According to new research, a smoker aged 50 would pay almost three times the amount that a non-smoker of the same age would pay every month for the same sum assured. Obviously, this is down to the health risks associated with smoking – and the savings made by not smoking can be up to a total of £16,005 over a 25-year term.
Chief underwriter at Royal London, Craig Paterson, spoke on No Smoking Day about the savings that are there to be made by quitting smoking: “there’s a huge potential for savings on premiums, and that’s on top of not buying cigarettes as well as the benefits to your health. While the new year is a popular time for many to give up smoking, No Smoking Day is a perfect opportunity for those who didn’t quite manage to kick the habit. Committing to making a positive change to your health can also lead to a positive change to your wallet – and realising that may help people stick to their decisions.”
Am I a smoker?
With a long list of alternative nicotine products available on the market now, it can be hard to tell whether you fall into the ‘smoker’ category or not. Most life insurance providers do class vaping and the use of e-cigarettes the same as smoking. Although Public Health England found vaping to be 95% less harmful than smoking in 2015, there have been more recent studies that suggest there may be some longer-term health issues that the use of e-cigarettes could cause.
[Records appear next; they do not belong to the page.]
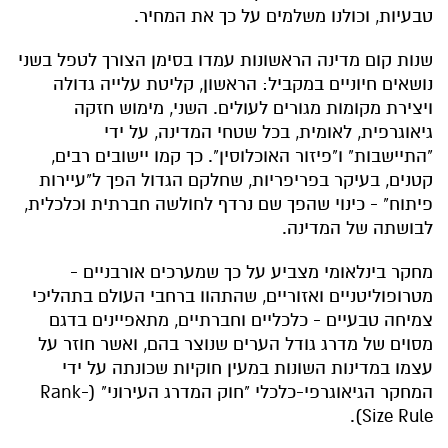
טבעיות, וכולנו משלמים על כך את המחיר.
שנות קום מדינה הראשונות עמדו בסימן הצורך לטפל בשני
נושאים חיוניים במקביל: הראשון, קליטת עלייה גדולה
ויצירת מקומות מגורים לעולים. השני, מימוש חזקה
גיאוגרפית, לאומית, בכל שטחי המדינה, על ידי
"התיישבות" ו"פיזור האוכלוסין". כך קמו יישובים רבים,
קטנים, בעיקר בפריפריות, שחלקם הגדול הפך ל"עיירות
פיתוח" - כינוי שהפך שם נרדף לחולשה חברתית וכלכלית,
לבושתה של המדינה.
מחקר בינלאומי מצביע על כך שמערכים אורבניים -
מטרופוליטניים ואזוריים, שהתהוו ברחבי העולם בתהליכי
צמיחה טבעיים - כלכליים וחברתיים, מתאפיינים בדגם
מסוים של מדרג גודל הערים שנוצר בהם, ואשר חוזר על
עצמו במדינות השונות במעין חוקיות שכונתה על ידי
המחקר הגיאוגרפי-כלכלי "חוק המדרג העירוני" (Rank-
Size Rule).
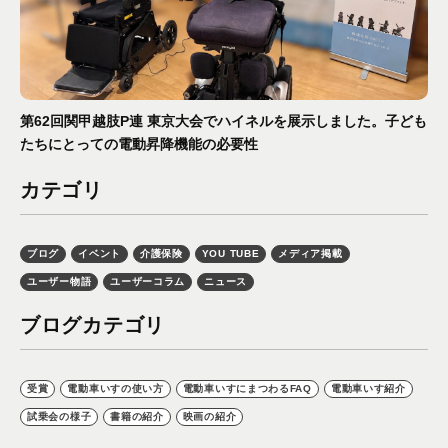
第62回関甲越肢P連 東京大会でハイネルを展示しました。子ども
たちにとっての電動昇降機能の必要性
カテゴリ
ブログ
イベント
介護保険
YOU TUBE
メディア掲載
ユーザー物語
ユーザーコラム
ニュース
ブログカテゴリ
受賞
電動車いすの使い方
電動車いすにまつわるFAQ
電動車いす紹介
試乗会の様子
書籍の紹介
映画の紹介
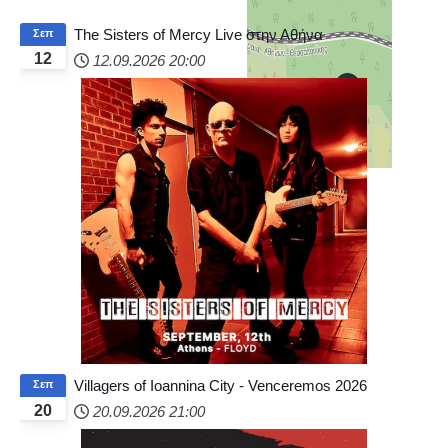
+
−
The Sisters of Mercy Live στην Αθήνα
Σεπ
12
12.09.2026
20:00
© OpenStreetMap
Villagers of Ioannina City - Venceremos 2026
Σεπ
20
20.09.2026
21:00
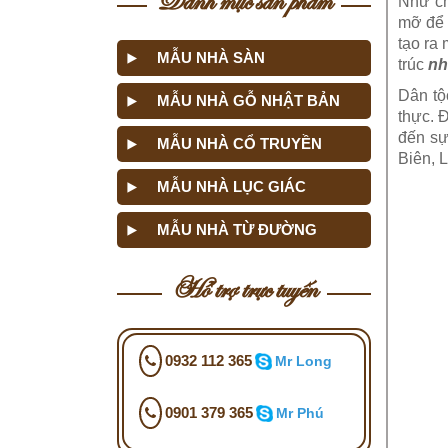
Như ch
mỡ để 
tạo ra
MẪU NHÀ SÀN
trúc
nh
Dân tộ
MẪU NHÀ GỖ NHẬT BẢN
thực. 
đến sự
MẪU NHÀ CỔ TRUYỀN
Biên, 
MẪU NHÀ LỤC GIÁC
MẪU NHÀ TỪ ĐƯỜNG
Hỗ trợ trực tuyến
0932 112 365
Mr Long
0901 379 365
Mr Phú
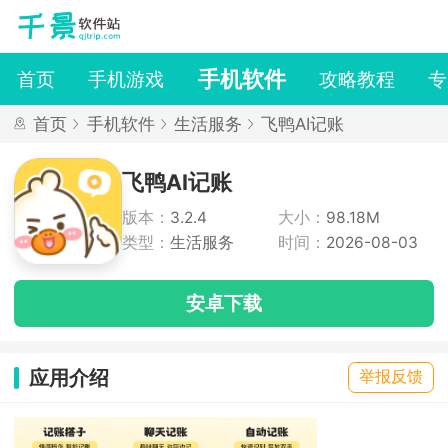
手机软件
首页
手机游戏
攻略教程
专
首页
手机软件
生活服务
飞鸭AI记账
飞鸭AI记账
版本：
3.2.4
大小：
98.18M
类型：
生活服务
时间：
2026-08-03
安卓下载
应用介绍
举报反馈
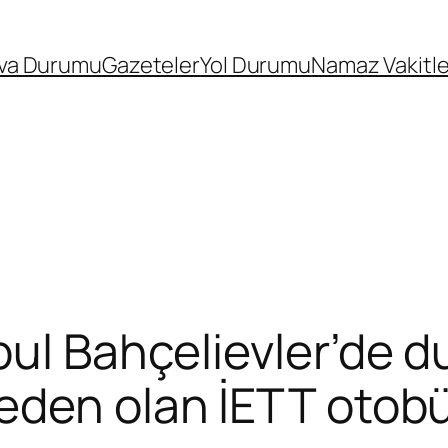
va Durumu
Gazeteler
Yol Durumu
Namaz Vakitle
ul Bahçelievler’de d
neden olan İETT otob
From an insurance provider’s perspective, any nicotine products are more often than not considered to be within the same bracket. There are sometimes exceptions, and the use of 0% nicotine e-cigarettes can be viewed differently – but as a general rule most insurance providers will need you to be nicotine free for a year before being classed as a non-smoker.
So, although the alternatives to smoking do not come with as many adverse effects, the inclusion of nicotine is enough to make you fall under the ‘smoker’ bracket in the eyes of an insurer. Therefore, there really isn’t much difference between the two when it comes to protection.